** TASK GOAL **
Go through the entries below and give the number of lines that have the string "punto", and only that.

** Records drawn from a dataset **
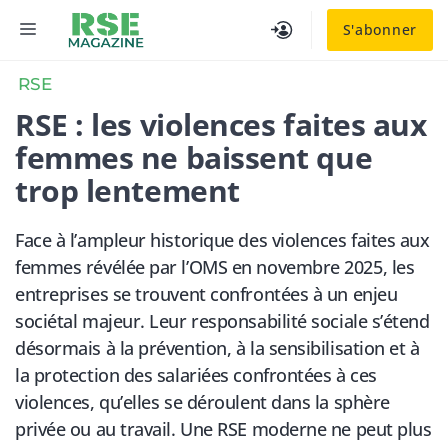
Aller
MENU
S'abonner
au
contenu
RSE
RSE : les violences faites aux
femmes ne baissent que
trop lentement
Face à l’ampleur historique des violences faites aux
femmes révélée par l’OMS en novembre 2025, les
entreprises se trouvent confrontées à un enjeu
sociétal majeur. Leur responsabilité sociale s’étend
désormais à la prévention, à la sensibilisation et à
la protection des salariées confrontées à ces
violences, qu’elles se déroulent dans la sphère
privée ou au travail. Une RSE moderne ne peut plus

...

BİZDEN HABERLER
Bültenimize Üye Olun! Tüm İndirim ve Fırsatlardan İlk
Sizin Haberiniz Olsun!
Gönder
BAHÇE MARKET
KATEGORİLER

...

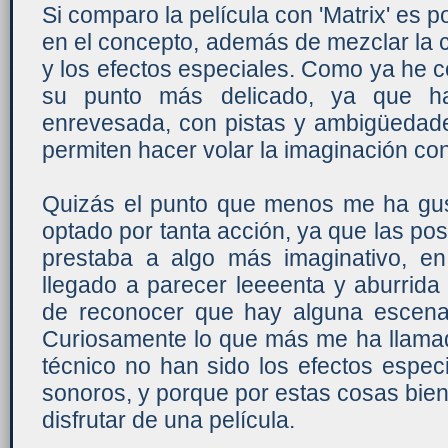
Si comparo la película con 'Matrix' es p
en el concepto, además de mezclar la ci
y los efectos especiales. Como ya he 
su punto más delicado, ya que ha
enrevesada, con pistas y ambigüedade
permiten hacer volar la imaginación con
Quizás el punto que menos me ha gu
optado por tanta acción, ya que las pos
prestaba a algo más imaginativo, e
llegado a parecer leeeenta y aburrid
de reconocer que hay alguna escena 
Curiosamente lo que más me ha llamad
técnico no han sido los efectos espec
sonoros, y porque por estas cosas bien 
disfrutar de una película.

** EXERCISE RESPONSE **
2